In this article, I'd like to share my knowledge and findings of what I think important when developing custom Kubernetes controllers.

Please leave your comments and/or suggestions on my Twitter, if any.

API
Implementing controllers
Components and their collaborations
Resources
Networking
Monitoring
Access control

API

List extension mechanisms of kube-apiserver
Sample answer
- Custom resources: to define custom resources using OpenAPI schema
- Aggregation layer: to configure reverse-proxy servers to provide additional API groups
- Admission webhooks: to validate or mutate resources before saving them to etcd
- Authentication webhook: to verify authentication tokens with external authentication servers
- Authorization webhook: to authorize requests with external authorization servers
Describe the operation sequence of admission controls
Sample answer
1. Authentication and authorization
2. Mutating webhook
3. Object schema validation
4. Validating webhook
5. Saving data to etcd
cf. A Guide to Kubernetes Admission Controllers
Describe the problem and solution when multiple mutating webhooks edit the same resource

Sample answer
There is no way to specify the order of applying mutating webhooks for kube-apiserver.

Suppose we have two mutating webhooks to edit Pods, one is to add a volume mount configuration to all containers, and another is to add a container. To make all containers have the volume mount configuration, the first webhook needs to be called after the second.

We can set the reinvocation policy of the first webhook to IfNeeded to make the first called after the second.
Describe what happens when a call of an admission webhook fails

Sample answer
It depends on the setting of failure policy of the webhook.

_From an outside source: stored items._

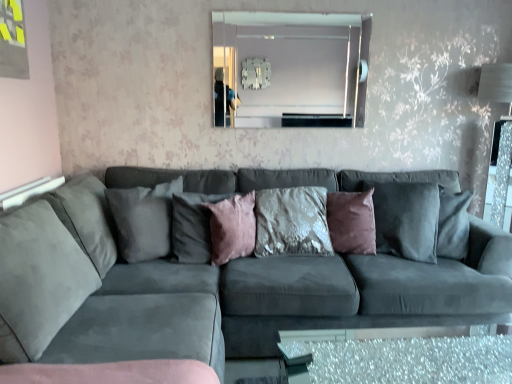 Question: Based on their sizes in the image, would you say clear glass mirror at upper center is bigger or smaller than suede gray couch at center?

Choices:
 (A) big
 (B) small

Answer: (B)

Question: Considering the positions of clear glass mirror at upper center and suede gray couch at center in the image, is clear glass mirror at upper center wider or thinner than suede gray couch at center?

Choices:
 (A) thin
 (B) wide

Answer: (A)

Question: Based on their relative distances, which object is nearer to the suede gray couch at center?

Choices:
 (A) pink velvet pillow at center, arranged as the 2th pillow when viewed from the left
 (B) clear glass mirror at upper center
 (C) clear glass table at lower center
 (D) pink velvet cushion at center, the 3th pillow viewed from the left
 (E) suede gray pillow at center, positioned as the fourth pillow in right-to-left order

Answer: (E)

Question: Which is farther from the clear glass table at lower center?

Choices:
 (A) pink velvet pillow at center, the 3th pillow viewed from the right
 (B) clear glass mirror at upper center
 (C) suede gray pillow at center, positioned as the fourth pillow in right-to-left order
 (D) suede gray couch at center
 (E) velvet textured pillow at center, placed as the first pillow when sorted from right to left

Answer: (B)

For admissionregistration.k8s.io/v1, the default is Fail so that the request is rejected.
Describe how kube-apiserver prevents resource editing conflicts

Sample answer
All resources saved in etcd have a resource version that is updated every time it is edited. kube-apiserver utilizes this to reject conflicting edit requests if the resource revision is different from the saved one.

This mechanism is called optimistic locking and is applied to all PUT (update) requests.

cf. Optimistic lock control for Kubernetes API Server object modification
List and describe available PATCH methods
Sample answer
- JSON Patch: can be used for both built-in and custom resources.
- JSON Merge Patch: ditto. For the difference from JSON patch, read http://erosb.github.io/post/json-patch-vs-merge-patch/ .
- Strategic Merge Patch: can be used for only built-in resources.
- Server Side Apply: can be used for both built-in and custom resources.
  This works substantially differently from others. Fields in resources may have owners, and the owners manage only their fields.
cf. PATCH operations
cf. An example of using dynamic client of k8s.io/client-go
Describe subresources

Sample answer
Subresources are a partial element of a resource for which a REST API endpoint is provided separately from the main resource. The most common subresource is /status that represents status element.

Since subresources have an independent set of API endpoint and verbs, they have independent RBAC permissions from the main resources.

cf. Types (Kinds)
Describe what is the storage version of API

Sample answer
Each Kubernetes API is versioned. When an incompatible change is introduced to an API, its version is bumped.

When an API resource is saved in etcd, the resource is converted to a specific version of the API and serialized. This specific version is called the storage version of the API.
Describe how to bump Kubernetes API version step by step
Sample answer
1. Introduce a new API version. The storage version of the API stays the old version.
2. Change the storage version to the new one after the new version gets stabilized and matured.
3. Update the saved API resources in etcd to the new version (by updating them).
4. Deprecate the old API version. Tell users to update their resources to the new version.
5. Remove the old API version after a while.
cf. The Future of Your CRDs – Evolving an API
Describe why conversion webhooks have to implement a round-trip conversion

Sample answer
Suppose that an API sets v1 as its storage version.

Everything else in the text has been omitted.